--- STORED DATA ---

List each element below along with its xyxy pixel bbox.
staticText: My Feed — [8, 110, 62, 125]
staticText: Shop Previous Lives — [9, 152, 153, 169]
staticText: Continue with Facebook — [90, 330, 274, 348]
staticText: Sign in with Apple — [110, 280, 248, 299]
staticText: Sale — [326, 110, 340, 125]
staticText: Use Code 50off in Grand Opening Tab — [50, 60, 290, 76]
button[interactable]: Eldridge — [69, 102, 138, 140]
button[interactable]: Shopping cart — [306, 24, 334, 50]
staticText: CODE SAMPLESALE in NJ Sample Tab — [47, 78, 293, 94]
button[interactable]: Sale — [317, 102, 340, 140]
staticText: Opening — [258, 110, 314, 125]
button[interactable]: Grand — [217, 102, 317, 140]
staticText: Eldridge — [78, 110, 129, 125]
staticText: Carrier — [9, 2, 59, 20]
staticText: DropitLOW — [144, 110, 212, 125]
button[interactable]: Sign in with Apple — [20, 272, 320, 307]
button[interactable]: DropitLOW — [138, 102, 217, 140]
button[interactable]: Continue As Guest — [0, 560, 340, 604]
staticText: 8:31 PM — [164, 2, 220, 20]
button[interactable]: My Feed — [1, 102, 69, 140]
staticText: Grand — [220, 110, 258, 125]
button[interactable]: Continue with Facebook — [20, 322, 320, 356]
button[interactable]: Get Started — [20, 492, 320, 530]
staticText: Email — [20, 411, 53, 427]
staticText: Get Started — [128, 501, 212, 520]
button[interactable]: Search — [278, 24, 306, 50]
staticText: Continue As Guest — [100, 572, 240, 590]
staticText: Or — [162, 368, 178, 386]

---

YOUR GOAL
What is needed is an exact transcription of every entry.

ANSWER TO THIS PROBLEM
List each element below along with its xyxy pixel bbox.
staticText: My Feed — [8, 110, 62, 125]
staticText: Shop Previous Lives — [9, 152, 153, 169]
staticText: Continue with Facebook — [90, 330, 274, 348]
staticText: Sign in with Apple — [110, 280, 248, 299]
staticText: Sale — [326, 110, 340, 125]
staticText: Use Code 50off in Grand Opening Tab — [50, 60, 290, 76]
button[interactable]: Eldridge — [69, 102, 138, 140]
button[interactable]: Shopping cart — [306, 24, 334, 50]
staticText: CODE SAMPLESALE in NJ Sample Tab — [47, 78, 293, 94]
button[interactable]: Sale — [317, 102, 340, 140]
staticText: Opening — [258, 110, 314, 125]
button[interactable]: Grand — [217, 102, 317, 140]
staticText: Eldridge — [78, 110, 129, 125]
staticText: Carrier — [9, 2, 59, 20]
staticText: DropitLOW — [144, 110, 212, 125]
button[interactable]: Sign in with Apple — [20, 272, 320, 307]
button[interactable]: DropitLOW — [138, 102, 217, 140]
button[interactable]: Continue As Guest — [0, 560, 340, 604]
staticText: 8:31 PM — [164, 2, 220, 20]
button[interactable]: My Feed — [1, 102, 69, 140]
staticText: Grand — [220, 110, 258, 125]
button[interactable]: Continue with Facebook — [20, 322, 320, 356]
button[interactable]: Get Started — [20, 492, 320, 530]
staticText: Email — [20, 411, 53, 427]
staticText: Get Started — [128, 501, 212, 520]
button[interactable]: Search — [278, 24, 306, 50]
staticText: Continue As Guest — [100, 572, 240, 590]
staticText: Or — [162, 368, 178, 386]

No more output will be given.